▶ **Exercise inputs**
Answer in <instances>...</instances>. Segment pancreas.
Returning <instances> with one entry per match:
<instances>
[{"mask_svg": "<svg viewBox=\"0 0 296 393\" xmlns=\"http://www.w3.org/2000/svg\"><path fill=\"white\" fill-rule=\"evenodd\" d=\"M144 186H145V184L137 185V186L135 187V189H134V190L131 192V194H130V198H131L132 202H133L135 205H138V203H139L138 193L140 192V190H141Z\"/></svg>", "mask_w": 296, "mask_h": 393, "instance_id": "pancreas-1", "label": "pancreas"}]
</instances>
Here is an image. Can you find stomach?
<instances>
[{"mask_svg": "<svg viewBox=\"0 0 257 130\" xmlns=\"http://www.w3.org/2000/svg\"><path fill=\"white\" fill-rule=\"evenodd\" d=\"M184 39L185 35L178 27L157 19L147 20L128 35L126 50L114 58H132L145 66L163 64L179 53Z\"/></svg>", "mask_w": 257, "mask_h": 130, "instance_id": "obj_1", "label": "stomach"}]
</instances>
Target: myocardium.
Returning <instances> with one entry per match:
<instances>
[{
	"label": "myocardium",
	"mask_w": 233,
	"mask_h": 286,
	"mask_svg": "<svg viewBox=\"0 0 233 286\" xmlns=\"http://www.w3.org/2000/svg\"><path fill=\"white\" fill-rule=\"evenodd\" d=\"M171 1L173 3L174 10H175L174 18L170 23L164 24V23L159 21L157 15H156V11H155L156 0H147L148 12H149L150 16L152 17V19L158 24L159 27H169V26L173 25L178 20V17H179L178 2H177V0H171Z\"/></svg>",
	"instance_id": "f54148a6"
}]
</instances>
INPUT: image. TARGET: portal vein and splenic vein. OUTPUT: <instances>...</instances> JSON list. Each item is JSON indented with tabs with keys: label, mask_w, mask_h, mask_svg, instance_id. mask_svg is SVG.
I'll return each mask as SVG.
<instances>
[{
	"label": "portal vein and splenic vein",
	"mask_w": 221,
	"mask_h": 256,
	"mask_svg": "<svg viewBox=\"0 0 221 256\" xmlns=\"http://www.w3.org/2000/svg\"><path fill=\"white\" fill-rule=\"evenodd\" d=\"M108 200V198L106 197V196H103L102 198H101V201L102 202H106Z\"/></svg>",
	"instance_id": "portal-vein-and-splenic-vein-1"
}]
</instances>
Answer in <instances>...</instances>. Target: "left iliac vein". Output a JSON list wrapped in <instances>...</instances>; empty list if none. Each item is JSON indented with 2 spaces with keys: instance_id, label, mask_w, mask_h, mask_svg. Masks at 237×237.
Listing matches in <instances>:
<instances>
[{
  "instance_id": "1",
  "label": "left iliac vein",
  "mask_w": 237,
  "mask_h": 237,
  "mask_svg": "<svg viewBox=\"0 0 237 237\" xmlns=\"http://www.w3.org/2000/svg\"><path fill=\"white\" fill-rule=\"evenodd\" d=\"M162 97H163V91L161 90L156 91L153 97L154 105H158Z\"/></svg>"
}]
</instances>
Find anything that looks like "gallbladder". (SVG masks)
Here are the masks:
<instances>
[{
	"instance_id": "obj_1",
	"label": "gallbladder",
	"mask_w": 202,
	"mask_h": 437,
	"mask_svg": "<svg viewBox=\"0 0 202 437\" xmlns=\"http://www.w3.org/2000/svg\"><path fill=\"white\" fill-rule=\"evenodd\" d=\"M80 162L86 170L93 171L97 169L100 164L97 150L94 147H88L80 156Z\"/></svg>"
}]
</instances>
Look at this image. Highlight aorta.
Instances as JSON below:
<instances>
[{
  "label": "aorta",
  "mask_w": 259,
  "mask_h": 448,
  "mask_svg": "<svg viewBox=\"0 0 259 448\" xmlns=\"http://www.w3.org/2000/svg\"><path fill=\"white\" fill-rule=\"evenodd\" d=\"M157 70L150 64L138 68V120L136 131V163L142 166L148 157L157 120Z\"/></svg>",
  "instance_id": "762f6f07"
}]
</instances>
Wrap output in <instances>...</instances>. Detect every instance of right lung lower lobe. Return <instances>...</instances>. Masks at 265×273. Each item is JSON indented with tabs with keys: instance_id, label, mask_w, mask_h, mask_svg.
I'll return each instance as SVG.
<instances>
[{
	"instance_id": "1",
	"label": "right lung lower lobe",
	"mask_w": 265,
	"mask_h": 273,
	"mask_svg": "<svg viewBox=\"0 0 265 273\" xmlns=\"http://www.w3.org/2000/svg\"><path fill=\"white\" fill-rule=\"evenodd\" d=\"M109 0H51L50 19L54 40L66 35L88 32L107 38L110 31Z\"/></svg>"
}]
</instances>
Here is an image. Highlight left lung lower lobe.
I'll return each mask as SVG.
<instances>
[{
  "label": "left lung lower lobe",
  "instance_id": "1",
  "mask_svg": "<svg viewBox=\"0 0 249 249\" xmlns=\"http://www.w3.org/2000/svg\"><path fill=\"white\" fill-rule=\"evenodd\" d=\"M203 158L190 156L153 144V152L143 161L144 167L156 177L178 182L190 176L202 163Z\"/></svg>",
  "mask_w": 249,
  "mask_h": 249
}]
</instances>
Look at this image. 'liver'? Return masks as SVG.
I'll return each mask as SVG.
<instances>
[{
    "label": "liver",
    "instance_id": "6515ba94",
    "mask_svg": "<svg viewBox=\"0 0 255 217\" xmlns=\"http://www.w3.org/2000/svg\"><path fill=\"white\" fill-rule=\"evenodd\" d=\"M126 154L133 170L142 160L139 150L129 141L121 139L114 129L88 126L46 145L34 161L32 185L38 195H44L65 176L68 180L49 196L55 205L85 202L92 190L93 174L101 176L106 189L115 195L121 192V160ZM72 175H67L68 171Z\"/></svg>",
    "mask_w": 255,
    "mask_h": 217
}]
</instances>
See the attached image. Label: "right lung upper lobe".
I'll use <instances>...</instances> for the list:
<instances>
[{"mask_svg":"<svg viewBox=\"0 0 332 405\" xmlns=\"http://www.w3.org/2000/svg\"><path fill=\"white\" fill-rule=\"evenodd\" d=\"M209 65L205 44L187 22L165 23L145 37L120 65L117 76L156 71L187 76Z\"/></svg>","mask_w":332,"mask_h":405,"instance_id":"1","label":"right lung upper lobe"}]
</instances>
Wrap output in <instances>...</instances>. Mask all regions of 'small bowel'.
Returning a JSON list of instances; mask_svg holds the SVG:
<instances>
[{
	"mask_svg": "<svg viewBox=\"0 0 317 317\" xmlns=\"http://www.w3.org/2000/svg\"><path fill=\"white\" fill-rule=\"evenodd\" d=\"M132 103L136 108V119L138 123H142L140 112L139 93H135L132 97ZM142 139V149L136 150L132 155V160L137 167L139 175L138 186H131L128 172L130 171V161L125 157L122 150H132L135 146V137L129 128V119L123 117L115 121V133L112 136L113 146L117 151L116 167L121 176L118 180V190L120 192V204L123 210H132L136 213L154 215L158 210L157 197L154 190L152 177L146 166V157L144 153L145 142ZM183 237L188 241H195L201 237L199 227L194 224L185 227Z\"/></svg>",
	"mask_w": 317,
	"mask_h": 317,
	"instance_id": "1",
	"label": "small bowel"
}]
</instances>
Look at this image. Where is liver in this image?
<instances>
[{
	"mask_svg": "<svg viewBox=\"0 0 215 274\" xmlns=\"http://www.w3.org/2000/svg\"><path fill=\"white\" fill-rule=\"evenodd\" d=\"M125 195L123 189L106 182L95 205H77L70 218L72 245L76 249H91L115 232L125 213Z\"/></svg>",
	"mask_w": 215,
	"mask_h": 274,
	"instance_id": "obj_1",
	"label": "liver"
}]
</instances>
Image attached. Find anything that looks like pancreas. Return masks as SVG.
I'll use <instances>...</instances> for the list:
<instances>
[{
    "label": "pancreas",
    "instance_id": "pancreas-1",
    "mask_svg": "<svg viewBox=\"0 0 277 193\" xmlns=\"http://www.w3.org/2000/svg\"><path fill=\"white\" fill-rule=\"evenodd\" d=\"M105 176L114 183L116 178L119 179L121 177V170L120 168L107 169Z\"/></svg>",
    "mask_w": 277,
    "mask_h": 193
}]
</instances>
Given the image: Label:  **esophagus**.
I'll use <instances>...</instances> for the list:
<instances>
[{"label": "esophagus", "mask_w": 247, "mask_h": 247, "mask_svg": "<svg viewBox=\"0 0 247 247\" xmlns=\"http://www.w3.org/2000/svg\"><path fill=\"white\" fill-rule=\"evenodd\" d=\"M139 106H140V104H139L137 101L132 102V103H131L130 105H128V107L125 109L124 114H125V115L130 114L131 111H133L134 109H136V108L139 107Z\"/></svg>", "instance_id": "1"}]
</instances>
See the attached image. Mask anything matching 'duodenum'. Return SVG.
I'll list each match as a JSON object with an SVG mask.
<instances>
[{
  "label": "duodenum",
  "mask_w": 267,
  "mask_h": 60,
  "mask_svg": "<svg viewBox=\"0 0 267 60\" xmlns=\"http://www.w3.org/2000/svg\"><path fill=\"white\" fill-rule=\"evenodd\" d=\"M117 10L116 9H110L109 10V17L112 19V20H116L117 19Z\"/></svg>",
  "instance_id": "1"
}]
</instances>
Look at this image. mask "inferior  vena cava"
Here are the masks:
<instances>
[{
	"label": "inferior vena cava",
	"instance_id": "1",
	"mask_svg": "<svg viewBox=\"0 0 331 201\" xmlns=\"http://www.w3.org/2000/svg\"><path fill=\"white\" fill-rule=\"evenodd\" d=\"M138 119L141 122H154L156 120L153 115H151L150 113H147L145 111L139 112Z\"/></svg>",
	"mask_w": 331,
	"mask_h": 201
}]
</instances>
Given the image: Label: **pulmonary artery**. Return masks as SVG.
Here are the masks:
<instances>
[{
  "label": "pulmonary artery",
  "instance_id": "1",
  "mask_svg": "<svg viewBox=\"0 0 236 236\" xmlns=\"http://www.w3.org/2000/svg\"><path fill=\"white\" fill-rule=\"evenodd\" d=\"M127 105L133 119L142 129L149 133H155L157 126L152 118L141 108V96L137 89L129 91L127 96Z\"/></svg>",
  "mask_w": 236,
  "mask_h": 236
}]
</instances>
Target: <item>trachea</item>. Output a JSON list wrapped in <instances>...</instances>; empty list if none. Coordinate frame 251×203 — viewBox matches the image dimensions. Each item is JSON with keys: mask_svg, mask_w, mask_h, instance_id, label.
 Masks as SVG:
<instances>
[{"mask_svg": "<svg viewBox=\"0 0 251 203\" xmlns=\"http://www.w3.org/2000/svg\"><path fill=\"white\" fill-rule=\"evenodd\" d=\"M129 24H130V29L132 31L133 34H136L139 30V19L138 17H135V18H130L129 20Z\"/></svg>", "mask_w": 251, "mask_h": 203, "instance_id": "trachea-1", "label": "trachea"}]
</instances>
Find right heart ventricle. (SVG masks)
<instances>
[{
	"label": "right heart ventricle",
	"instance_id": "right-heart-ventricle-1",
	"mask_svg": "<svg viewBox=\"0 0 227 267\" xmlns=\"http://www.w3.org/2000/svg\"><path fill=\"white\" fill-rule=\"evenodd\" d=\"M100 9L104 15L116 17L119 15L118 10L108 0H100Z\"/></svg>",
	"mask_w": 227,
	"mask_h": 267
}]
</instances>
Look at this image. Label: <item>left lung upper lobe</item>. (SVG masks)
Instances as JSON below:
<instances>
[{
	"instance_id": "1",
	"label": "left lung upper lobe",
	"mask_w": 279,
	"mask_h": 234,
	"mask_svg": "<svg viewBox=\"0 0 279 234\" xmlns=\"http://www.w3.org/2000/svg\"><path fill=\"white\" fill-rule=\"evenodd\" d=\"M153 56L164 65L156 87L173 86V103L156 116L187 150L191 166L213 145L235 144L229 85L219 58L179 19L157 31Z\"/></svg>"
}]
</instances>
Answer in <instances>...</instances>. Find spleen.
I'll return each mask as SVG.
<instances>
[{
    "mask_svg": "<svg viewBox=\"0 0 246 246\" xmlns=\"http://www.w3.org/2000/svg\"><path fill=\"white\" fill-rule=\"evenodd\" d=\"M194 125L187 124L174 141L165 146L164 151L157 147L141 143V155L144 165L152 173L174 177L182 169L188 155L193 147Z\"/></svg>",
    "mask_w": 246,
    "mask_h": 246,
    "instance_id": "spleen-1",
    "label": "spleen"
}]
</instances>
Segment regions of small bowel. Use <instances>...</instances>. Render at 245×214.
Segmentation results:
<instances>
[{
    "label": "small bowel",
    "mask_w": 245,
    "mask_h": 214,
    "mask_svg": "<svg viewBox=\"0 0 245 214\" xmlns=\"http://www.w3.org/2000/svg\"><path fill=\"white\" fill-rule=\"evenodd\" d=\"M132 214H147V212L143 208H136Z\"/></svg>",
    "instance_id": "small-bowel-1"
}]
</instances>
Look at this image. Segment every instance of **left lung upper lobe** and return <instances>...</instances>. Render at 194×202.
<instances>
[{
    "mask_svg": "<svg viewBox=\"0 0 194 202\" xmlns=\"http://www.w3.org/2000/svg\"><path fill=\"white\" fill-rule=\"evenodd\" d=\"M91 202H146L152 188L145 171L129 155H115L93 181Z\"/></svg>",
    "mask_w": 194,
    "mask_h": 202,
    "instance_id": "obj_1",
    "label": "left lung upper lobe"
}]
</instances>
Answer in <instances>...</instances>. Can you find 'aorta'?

▶ **What to work on**
Copy out exactly, and only, the lines from the one that contains "Look at this image. Segment" through the last line of the material above.

▶ **Response to this exercise**
Look at this image. Segment every instance of **left lung upper lobe** and return <instances>...</instances>. Render at 194×202.
<instances>
[{
    "mask_svg": "<svg viewBox=\"0 0 194 202\" xmlns=\"http://www.w3.org/2000/svg\"><path fill=\"white\" fill-rule=\"evenodd\" d=\"M91 202H146L152 188L145 171L129 155H115L93 181Z\"/></svg>",
    "mask_w": 194,
    "mask_h": 202,
    "instance_id": "obj_1",
    "label": "left lung upper lobe"
}]
</instances>
Answer in <instances>...</instances>. Can you find 'aorta'?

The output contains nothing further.